I reasoned as follows:
1) $F$ is clearly continuous.
2) For every $\theta\in \mathbb{R}$ there is $k\in\mathbb{Z}$ such that $\theta\in (-\pi/2+k\pi,\pi/2+k\pi)$ or $\theta\in (k\pi,\pi+k\pi)$.
2.1) If $\theta\in (-\pi/2+k\pi,\pi/2+k\pi)$, than
$$F\colon (-\pi/2+k\pi,\pi/2+k\pi)\to \mathbb{S}^1\cap \{(x,y)\in \mathbb{R}^2\mid (-1)^kx>0\}$$
is an homeomorphism, with inverse
$$G\colon \mathbb{S}^1\cap \{(x,y)\in \mathbb{R}^2\mid (-1)^kx>0\}\to (-\pi/2+k\pi,\pi/2+k\pi), \quad(x,y)\to \arctan(y/x)+k\pi$$
2.2) If $\theta \in (k\pi,\pi+k\pi)$, then
$$F\colon (k\pi,\pi+k\pi)\to \mathbb{S}^1\cap \{(x,y)\in \mathbb{R}^2\mid (-1)^ky>0\}$$ is an homeomorphism, with inverse
$$G\colon \mathbb{S}^1\cap \{(x,y)\in \mathbb{R}^2\mid (-1)^ky>0\}\to (k\pi,\pi+k\pi), \quad(x,y)\to \operatorname{arccotan}(x/y)+k\pi$$
1) Am I right?
2) Is there a shorter and smarter proof? (But still elementary proof)

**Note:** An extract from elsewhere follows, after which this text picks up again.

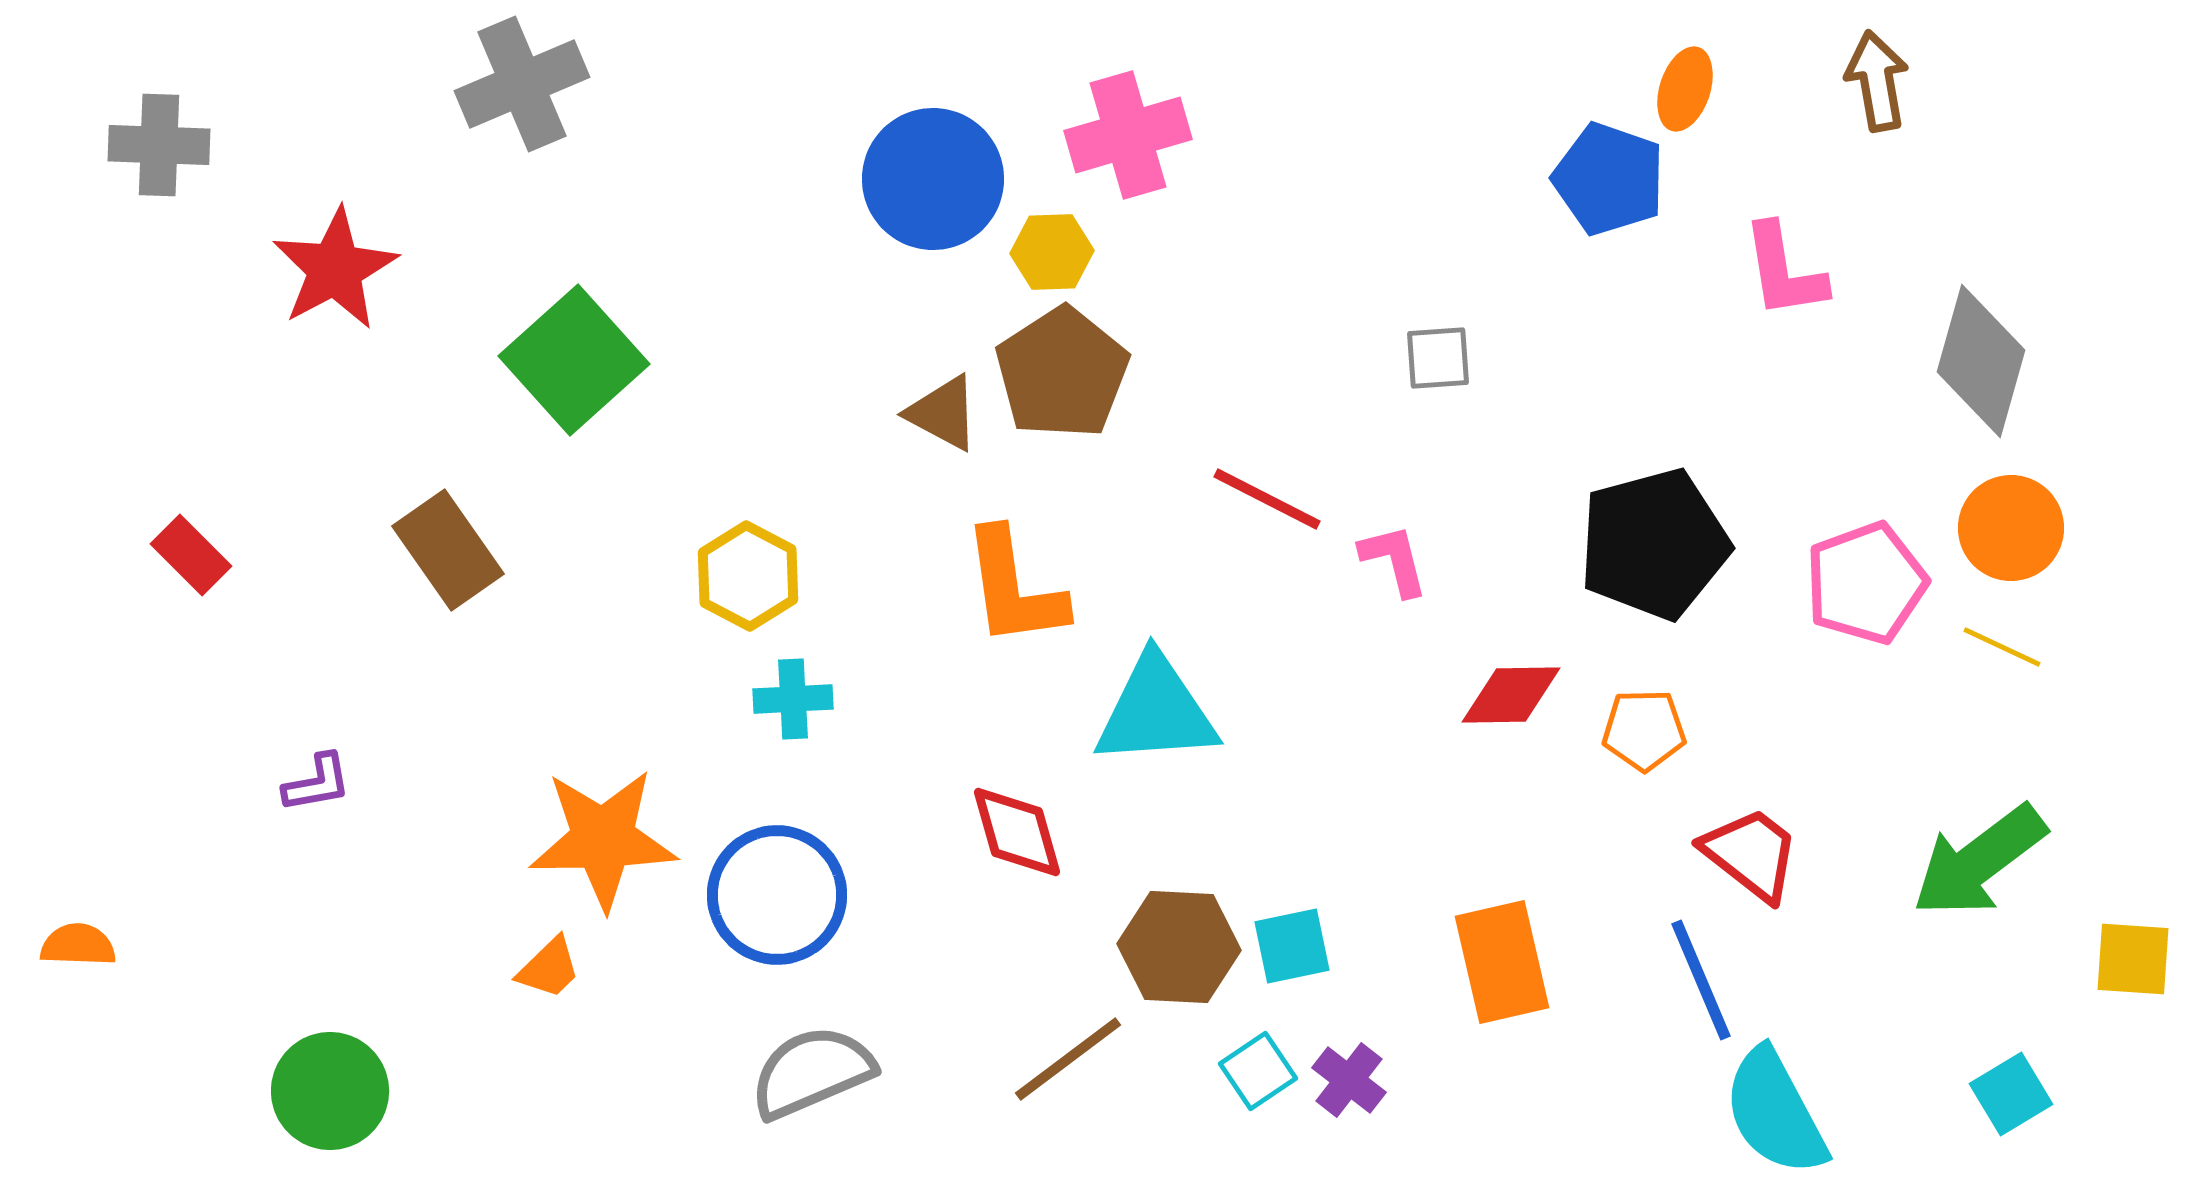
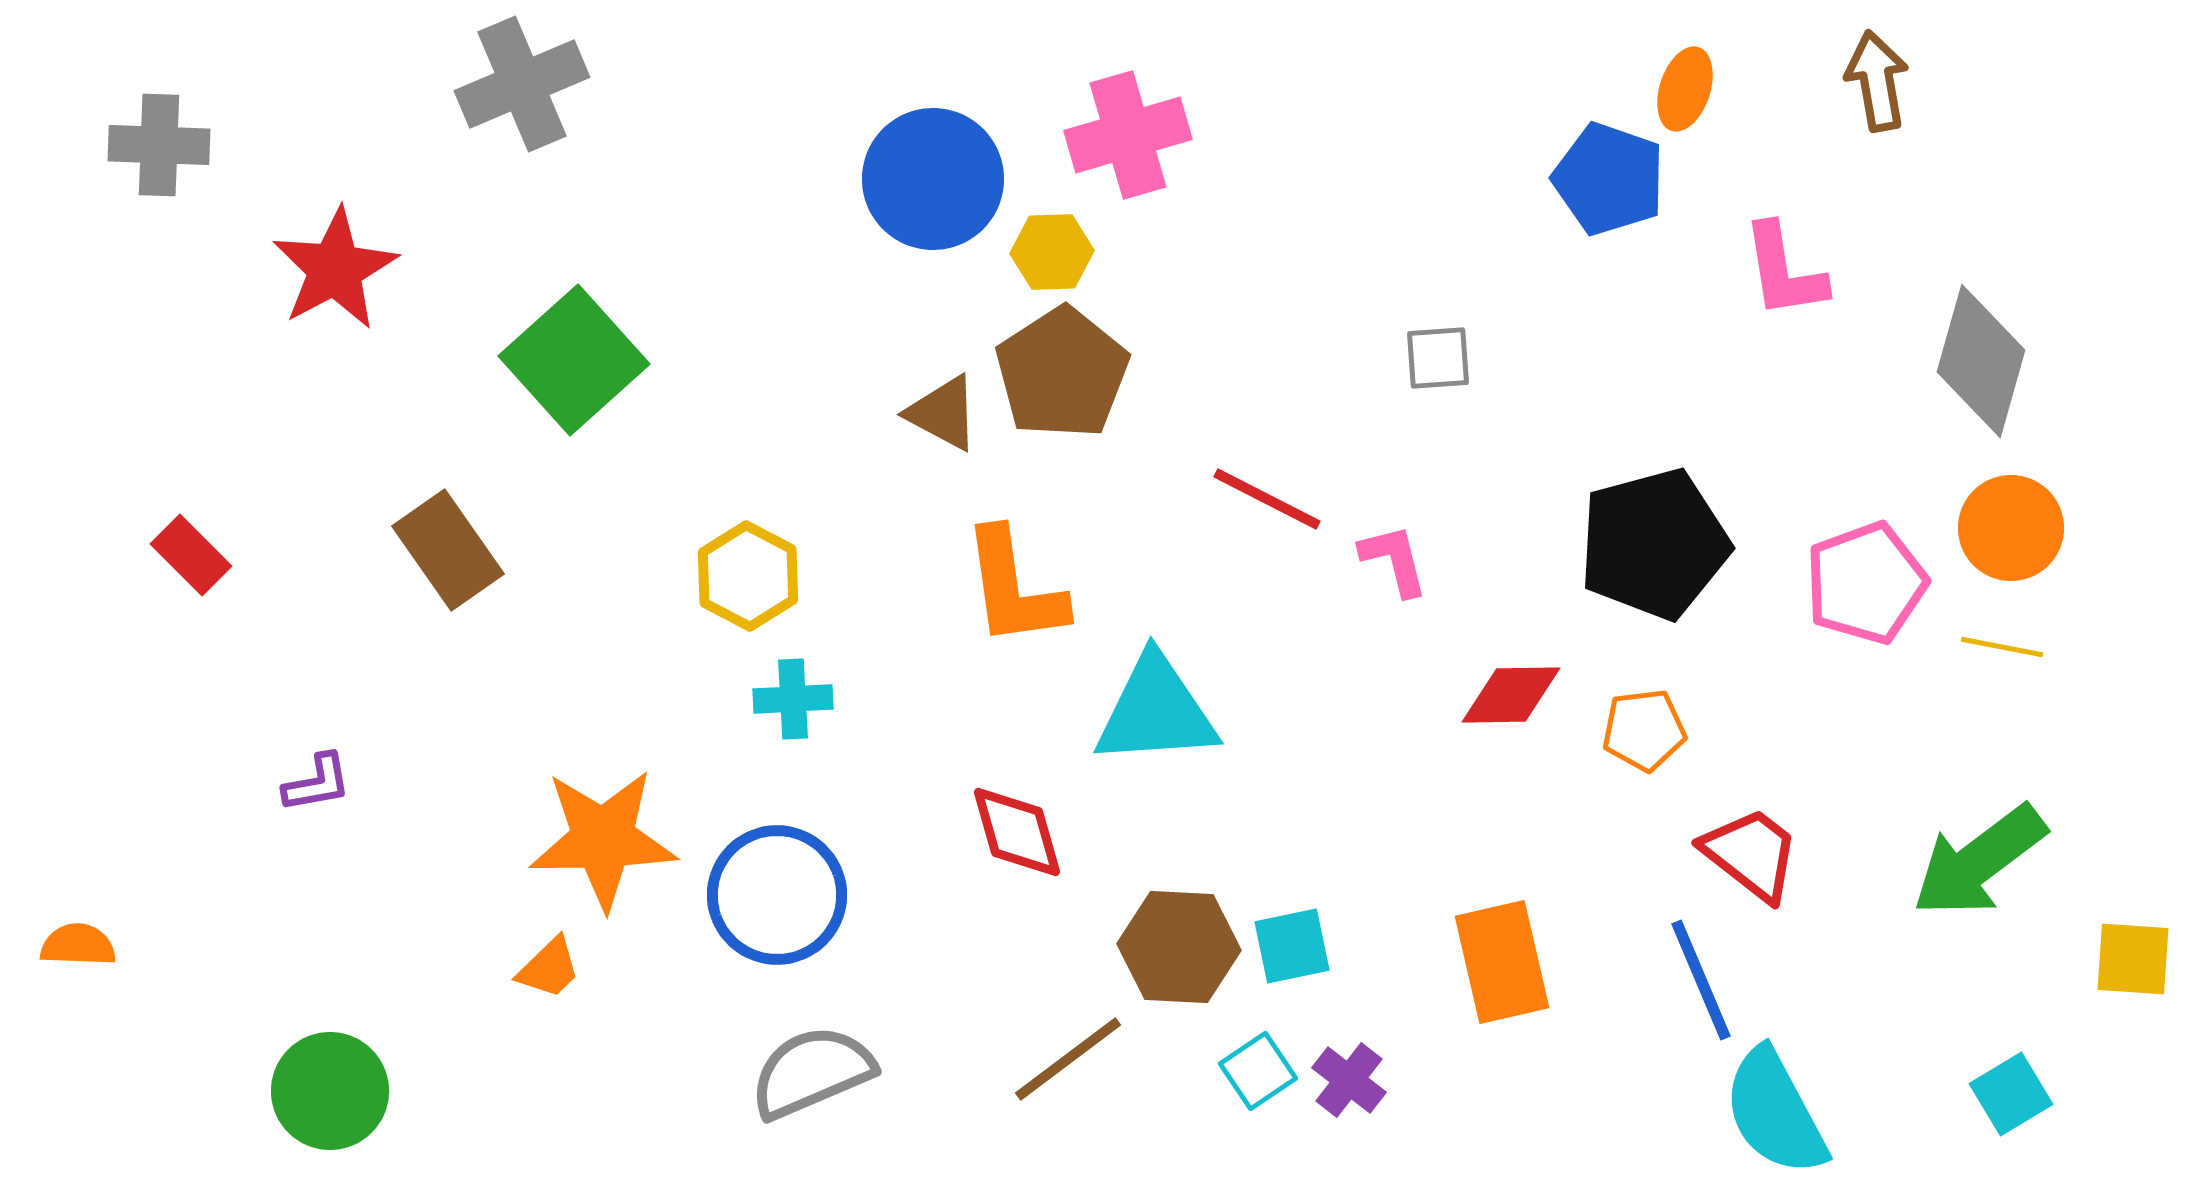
yellow line at (2002, 647): rotated 14 degrees counterclockwise
orange pentagon at (1644, 730): rotated 6 degrees counterclockwise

3) Is also true that all the above homeomorphisms are diffeomorphisms?
The answer for the three questions is yes. Let me show a alternative prove. Consider the map $f:\mathbb R \times (0,\infty) \to \mathbb R^2 \setminus \{0\}$ given by $f(t,r) = r(\cos(t),\sin(t))$.
Notice this map is smooth and surjective (because the map gives you polar coordinates). The jacobian of this map is the matrix \begin{bmatrix} \cos(t) & -r\sin(t) \\ \sin(t) & r\cos(t) \\ \end{bmatrix} whose determinant is $r>0$. Therefore, by the inverse function theorem this map is local diffeomorphism. The map you want is the restriction $F(t) = f(t,1)$, that will be local diffeomorphism too.